Dans sa réponse, la ministre Roy a réaffirmé que la priorité du gouvernement consistait à soutenir financièrement les six journaux du Groupe Capitales Médias «parce qu’il y avait urgence», compte tenu qu’il était à court de liquidités. Un processus d’acquisition de ces journaux est présentement en cours.

Mais «il n’est pas exclu que les autres médias soient touchés par de nouvelles mesures», a ajouté la ministre Roy, en rappelant son passé de journaliste. Car les journalistes devraient voir en elle «une alliée».

«S’il y a quelqu’un ici qui sait très bien ce que vivent les gens de la presse, c’est bien moi, et ils savent qu’ils ont une alliée ici», a-t-elle commenté, ajoutant attendre le rapport de la commission parlementaire sur l’avenir des médias avant d’aller plus loin. La commission n’a pas encore terminé ses travaux.

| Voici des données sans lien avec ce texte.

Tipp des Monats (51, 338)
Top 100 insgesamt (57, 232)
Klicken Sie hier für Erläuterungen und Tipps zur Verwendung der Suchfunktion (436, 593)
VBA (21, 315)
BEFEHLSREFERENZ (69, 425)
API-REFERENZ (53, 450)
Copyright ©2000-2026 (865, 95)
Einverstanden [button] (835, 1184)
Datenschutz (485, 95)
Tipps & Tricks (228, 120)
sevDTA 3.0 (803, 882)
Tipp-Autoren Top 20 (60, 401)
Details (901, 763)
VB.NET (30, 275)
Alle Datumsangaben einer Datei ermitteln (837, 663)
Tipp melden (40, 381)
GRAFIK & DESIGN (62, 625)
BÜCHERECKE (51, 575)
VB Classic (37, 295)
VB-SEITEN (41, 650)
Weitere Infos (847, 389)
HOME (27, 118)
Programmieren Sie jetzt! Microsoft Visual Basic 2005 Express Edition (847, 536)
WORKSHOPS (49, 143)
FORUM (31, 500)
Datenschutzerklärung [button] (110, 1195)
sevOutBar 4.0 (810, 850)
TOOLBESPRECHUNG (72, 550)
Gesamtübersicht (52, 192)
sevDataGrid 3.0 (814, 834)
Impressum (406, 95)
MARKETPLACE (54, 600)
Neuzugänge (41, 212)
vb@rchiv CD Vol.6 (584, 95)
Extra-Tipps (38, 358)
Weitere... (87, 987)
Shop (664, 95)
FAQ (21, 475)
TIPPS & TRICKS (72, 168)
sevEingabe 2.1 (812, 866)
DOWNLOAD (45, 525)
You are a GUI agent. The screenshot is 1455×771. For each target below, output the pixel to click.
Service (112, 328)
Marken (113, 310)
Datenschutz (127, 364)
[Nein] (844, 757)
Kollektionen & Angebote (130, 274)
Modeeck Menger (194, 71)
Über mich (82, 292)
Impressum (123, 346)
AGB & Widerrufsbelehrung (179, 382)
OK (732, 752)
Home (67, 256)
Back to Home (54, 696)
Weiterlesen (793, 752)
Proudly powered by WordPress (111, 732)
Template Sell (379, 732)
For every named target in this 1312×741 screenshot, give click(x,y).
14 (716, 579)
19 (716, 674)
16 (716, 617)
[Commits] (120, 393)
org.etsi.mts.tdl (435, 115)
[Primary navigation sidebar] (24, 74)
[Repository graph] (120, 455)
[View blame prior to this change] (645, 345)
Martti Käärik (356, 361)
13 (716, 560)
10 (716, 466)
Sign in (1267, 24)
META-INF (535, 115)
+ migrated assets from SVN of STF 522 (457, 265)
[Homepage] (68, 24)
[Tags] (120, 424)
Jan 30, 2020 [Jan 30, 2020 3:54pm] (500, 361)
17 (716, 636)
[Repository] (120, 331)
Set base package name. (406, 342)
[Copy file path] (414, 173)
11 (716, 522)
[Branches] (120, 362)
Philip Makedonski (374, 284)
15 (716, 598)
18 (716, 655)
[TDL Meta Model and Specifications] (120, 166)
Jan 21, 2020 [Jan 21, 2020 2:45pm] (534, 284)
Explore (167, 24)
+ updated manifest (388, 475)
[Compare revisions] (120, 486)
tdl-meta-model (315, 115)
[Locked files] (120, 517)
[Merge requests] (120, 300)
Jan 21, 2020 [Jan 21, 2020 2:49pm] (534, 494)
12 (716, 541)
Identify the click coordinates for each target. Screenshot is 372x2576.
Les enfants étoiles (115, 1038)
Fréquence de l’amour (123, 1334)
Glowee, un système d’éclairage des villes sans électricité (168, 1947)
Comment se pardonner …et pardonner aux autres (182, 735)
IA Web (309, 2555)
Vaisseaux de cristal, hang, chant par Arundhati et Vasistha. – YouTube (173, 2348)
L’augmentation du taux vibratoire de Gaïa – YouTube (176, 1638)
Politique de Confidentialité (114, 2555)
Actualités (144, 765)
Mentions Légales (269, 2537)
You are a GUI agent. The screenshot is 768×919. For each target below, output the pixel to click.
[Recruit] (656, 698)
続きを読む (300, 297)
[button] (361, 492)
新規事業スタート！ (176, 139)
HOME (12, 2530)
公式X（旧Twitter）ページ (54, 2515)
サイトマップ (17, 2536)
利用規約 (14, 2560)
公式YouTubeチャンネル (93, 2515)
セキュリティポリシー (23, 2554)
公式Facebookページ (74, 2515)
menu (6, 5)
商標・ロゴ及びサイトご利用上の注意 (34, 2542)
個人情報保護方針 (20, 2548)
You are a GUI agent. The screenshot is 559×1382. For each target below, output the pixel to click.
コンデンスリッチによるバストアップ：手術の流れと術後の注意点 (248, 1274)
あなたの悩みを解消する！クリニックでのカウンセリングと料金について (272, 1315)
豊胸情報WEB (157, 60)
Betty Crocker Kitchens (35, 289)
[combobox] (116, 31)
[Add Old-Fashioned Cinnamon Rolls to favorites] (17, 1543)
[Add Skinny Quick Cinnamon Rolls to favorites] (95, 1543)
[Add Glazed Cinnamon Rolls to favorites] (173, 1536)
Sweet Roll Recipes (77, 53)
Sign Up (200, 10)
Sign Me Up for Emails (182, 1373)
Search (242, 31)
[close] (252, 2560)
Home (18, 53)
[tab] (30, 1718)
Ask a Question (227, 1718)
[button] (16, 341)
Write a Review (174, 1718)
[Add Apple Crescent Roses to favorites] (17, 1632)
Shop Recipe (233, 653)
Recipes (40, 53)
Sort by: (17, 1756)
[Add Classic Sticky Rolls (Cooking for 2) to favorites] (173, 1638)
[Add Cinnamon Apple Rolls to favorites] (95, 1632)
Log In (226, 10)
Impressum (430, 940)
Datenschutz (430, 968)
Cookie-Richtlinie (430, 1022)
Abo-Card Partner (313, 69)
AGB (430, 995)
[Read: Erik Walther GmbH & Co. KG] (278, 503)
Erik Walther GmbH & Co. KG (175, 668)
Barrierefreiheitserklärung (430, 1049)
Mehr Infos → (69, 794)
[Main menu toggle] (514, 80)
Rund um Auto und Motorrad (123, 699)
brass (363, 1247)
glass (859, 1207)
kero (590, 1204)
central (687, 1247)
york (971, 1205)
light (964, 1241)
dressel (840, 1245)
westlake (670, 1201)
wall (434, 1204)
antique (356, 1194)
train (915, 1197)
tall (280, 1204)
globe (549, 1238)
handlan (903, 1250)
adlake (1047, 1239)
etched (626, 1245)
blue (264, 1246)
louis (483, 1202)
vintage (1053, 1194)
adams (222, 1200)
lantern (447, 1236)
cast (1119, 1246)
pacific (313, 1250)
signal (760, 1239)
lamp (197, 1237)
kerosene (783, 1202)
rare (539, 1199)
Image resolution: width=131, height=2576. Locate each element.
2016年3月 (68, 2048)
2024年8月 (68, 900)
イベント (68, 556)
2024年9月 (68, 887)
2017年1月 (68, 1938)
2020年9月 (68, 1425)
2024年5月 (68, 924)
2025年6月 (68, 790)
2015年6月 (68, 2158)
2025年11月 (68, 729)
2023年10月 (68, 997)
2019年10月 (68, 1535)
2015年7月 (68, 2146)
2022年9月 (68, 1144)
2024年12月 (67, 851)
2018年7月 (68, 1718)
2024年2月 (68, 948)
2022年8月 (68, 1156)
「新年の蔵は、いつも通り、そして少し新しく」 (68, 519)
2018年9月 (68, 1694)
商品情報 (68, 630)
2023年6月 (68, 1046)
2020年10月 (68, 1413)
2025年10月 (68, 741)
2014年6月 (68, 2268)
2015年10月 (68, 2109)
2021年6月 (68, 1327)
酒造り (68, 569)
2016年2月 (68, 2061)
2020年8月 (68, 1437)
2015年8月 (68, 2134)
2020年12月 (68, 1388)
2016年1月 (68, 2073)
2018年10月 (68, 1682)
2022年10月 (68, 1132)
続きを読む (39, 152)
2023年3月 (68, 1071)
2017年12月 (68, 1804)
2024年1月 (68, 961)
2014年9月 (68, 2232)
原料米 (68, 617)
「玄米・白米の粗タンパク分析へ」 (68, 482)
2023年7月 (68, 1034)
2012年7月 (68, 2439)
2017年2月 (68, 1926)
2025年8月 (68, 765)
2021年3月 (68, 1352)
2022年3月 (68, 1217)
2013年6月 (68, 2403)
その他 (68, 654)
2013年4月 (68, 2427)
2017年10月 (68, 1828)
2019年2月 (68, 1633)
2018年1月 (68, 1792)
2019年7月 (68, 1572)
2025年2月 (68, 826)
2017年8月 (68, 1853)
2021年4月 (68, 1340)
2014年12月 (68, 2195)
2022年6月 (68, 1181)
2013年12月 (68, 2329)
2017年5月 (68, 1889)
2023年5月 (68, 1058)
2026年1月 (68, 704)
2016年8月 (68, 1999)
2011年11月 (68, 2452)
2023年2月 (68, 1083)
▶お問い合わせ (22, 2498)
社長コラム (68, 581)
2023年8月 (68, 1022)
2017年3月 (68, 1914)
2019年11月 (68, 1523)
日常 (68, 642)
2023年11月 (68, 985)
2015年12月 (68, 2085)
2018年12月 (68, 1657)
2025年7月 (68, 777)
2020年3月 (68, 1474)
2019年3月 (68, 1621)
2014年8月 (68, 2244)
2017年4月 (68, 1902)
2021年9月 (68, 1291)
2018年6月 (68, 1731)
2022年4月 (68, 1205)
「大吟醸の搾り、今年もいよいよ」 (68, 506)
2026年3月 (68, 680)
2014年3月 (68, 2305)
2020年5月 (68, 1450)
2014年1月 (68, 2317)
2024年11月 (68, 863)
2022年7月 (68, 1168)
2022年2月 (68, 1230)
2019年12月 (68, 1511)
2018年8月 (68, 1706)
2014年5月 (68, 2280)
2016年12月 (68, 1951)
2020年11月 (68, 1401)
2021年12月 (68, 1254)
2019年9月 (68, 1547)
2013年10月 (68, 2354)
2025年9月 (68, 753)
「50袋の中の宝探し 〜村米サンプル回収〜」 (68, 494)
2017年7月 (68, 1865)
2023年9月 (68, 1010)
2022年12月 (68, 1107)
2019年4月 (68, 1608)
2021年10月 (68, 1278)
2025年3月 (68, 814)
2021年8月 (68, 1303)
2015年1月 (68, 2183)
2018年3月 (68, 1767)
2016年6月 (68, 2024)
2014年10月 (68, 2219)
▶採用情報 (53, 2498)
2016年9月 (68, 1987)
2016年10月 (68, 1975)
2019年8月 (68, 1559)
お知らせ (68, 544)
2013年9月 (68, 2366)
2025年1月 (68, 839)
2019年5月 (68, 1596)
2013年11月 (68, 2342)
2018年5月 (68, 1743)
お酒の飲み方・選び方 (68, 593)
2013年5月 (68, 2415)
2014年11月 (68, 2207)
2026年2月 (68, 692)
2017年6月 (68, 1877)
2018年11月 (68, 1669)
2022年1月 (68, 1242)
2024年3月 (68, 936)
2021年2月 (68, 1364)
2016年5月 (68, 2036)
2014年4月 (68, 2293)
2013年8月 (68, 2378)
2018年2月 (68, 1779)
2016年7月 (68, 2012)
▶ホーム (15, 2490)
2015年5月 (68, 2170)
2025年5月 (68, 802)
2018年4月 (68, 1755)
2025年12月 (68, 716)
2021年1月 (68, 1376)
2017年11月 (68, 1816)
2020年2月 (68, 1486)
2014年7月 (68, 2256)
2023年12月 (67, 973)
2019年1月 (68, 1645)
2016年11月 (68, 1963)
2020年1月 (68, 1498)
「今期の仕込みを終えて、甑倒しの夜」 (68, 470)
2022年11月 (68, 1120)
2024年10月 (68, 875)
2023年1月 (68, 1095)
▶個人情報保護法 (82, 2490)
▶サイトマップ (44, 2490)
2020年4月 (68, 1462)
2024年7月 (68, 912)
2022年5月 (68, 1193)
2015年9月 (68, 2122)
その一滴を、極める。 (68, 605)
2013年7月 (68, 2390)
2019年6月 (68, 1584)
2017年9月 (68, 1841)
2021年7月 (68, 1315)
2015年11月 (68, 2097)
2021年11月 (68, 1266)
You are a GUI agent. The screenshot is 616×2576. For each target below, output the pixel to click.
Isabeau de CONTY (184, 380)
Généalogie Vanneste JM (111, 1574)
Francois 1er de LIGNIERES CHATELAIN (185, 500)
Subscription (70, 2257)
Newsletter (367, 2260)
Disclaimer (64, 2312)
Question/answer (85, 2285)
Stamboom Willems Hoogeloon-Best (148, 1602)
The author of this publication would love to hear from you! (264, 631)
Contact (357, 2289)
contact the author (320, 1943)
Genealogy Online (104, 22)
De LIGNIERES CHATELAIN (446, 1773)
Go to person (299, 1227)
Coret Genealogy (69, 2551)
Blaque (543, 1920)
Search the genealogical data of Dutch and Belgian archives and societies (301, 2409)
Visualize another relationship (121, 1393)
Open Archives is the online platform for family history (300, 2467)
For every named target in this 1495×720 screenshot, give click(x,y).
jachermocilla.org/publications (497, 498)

Le ministre des Finances, Éric Girard, a cependant ajouté un bémol, en jugeant que l’effort déjà fourni «par les contribuables pour ce droit à l’information» était «extrêmement significatif».

Le crédit d’impôt remboursable est rétroactif au 1er janvier dernier. C’est une mesure permanente, qui profitera à quelque 200 entreprises de presse employant au total 1200 journalistes.